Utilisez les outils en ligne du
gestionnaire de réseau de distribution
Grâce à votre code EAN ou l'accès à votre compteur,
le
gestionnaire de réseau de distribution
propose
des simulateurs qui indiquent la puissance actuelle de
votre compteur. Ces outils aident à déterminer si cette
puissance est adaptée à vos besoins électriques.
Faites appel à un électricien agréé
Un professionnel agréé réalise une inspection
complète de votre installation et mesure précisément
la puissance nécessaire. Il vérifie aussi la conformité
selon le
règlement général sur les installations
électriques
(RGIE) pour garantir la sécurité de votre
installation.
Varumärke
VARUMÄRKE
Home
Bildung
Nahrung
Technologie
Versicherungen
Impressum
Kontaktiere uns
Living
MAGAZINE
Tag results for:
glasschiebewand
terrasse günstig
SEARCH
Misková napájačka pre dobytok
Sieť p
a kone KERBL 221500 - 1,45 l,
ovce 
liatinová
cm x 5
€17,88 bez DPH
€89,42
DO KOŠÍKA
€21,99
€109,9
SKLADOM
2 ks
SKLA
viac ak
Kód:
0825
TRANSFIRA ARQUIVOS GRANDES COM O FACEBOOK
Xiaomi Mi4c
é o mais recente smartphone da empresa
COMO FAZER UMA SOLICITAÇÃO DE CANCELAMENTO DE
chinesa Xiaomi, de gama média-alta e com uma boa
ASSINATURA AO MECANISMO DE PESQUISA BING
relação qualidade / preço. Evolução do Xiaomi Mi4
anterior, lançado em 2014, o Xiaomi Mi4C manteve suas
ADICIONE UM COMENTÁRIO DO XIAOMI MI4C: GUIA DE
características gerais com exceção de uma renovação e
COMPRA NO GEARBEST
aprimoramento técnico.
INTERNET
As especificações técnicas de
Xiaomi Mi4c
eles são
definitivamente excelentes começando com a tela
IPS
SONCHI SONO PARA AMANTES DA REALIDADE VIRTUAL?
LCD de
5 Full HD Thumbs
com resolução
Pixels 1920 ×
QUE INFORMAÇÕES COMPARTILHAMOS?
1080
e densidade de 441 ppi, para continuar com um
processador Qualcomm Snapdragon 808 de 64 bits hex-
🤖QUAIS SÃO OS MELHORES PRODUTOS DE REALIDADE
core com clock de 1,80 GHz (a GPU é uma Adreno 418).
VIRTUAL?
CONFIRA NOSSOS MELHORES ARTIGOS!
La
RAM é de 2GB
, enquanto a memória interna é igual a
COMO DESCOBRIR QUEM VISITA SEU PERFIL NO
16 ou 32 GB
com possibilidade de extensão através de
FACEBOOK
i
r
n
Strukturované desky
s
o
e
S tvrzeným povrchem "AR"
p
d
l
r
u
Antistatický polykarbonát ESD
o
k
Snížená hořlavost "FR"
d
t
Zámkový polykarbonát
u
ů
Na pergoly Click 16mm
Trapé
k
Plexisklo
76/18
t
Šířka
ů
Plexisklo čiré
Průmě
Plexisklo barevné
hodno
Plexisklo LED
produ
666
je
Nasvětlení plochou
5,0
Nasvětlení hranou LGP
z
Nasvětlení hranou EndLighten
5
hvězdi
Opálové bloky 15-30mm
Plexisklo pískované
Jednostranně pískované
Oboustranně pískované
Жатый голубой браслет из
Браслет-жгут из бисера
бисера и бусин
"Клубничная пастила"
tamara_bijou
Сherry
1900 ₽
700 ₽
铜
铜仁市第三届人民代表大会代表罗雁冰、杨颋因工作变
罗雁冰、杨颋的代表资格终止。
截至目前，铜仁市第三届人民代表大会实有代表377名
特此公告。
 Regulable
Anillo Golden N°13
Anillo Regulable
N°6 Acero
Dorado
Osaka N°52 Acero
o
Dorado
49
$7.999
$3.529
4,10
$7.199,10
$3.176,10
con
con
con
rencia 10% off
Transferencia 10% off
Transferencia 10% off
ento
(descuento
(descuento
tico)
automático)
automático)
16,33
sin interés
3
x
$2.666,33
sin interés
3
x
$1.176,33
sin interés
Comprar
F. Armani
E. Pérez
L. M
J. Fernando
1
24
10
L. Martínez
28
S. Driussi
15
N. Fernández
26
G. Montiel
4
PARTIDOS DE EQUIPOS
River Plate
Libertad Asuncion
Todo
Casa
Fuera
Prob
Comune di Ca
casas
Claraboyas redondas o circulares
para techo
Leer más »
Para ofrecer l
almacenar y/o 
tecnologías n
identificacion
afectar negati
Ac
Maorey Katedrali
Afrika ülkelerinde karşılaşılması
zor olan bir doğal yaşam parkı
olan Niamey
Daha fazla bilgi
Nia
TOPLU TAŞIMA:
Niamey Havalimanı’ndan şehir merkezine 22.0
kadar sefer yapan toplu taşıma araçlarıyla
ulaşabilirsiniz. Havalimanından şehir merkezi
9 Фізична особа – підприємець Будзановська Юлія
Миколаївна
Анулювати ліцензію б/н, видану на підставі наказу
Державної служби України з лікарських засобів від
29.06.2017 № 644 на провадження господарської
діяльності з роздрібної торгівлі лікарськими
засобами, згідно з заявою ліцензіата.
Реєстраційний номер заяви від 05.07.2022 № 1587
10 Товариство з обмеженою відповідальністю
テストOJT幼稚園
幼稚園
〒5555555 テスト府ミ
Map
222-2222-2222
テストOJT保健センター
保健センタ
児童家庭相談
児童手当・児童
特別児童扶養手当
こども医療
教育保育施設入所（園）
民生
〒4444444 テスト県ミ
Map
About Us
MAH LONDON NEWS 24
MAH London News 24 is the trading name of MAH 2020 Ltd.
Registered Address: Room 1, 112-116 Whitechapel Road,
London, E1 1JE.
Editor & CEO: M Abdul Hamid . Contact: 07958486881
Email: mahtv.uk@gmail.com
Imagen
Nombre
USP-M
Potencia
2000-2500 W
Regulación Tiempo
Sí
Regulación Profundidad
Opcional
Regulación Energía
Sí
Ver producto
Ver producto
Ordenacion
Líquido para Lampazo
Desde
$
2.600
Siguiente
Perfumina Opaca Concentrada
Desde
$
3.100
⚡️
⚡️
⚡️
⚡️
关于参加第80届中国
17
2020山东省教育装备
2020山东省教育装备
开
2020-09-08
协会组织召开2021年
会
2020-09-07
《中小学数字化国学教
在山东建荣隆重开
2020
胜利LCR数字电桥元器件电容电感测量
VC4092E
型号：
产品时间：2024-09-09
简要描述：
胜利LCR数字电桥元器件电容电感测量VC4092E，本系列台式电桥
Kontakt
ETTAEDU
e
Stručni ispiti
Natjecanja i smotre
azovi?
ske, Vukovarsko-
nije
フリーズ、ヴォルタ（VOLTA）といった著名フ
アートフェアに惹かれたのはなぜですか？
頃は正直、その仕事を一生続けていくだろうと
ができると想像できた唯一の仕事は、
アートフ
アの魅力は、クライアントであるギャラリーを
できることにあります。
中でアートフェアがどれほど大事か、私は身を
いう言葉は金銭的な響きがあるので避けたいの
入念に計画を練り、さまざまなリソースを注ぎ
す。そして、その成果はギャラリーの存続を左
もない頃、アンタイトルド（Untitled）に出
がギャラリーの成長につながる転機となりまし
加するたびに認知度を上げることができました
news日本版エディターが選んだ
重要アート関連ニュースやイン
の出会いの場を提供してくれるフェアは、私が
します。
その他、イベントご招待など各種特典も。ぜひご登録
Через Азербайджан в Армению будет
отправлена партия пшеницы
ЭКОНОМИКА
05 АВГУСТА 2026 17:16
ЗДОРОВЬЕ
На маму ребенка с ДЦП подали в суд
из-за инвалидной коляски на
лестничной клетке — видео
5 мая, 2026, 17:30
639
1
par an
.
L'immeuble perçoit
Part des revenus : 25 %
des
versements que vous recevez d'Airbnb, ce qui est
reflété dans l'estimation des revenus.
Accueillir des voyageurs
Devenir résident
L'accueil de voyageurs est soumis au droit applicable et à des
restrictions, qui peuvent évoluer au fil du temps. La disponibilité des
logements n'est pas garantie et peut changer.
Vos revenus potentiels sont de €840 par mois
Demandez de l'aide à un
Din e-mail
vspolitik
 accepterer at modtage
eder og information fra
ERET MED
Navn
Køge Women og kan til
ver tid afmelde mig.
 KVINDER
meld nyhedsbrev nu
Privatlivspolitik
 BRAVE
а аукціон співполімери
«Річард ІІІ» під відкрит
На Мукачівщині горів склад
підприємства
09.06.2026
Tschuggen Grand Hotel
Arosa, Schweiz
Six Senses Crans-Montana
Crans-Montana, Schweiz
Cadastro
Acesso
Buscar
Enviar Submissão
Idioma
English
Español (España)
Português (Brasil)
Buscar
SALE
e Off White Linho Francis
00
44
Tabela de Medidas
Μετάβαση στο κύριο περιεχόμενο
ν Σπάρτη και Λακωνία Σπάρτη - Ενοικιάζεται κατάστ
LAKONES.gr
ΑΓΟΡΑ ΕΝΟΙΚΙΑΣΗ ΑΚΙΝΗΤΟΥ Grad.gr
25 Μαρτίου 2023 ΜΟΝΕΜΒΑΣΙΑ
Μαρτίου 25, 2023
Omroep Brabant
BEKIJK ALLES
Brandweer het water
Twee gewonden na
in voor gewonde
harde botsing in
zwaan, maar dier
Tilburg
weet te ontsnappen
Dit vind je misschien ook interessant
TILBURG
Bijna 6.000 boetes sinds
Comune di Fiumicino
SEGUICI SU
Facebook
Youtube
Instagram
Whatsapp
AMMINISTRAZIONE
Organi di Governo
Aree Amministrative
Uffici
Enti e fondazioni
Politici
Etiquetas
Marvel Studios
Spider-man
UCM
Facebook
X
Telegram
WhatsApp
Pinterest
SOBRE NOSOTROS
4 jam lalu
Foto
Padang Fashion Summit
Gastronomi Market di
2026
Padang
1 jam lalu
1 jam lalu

........

* ABOUT THIS EXERCISE
Give the lines again, exactly as they stand, from the beginning of the data through the line with "complète de votre".

* SOLVED PROBLEM
Utilisez les outils en ligne du
gestionnaire de réseau de distribution
Grâce à votre code EAN ou l'accès à votre compteur,
le
gestionnaire de réseau de distribution
propose
des simulateurs qui indiquent la puissance actuelle de
votre compteur. Ces outils aident à déterminer si cette
puissance est adaptée à vos besoins électriques.
Faites appel à un électricien agréé
Un professionnel agréé réalise une inspection
complète de votre installation et mesure précisément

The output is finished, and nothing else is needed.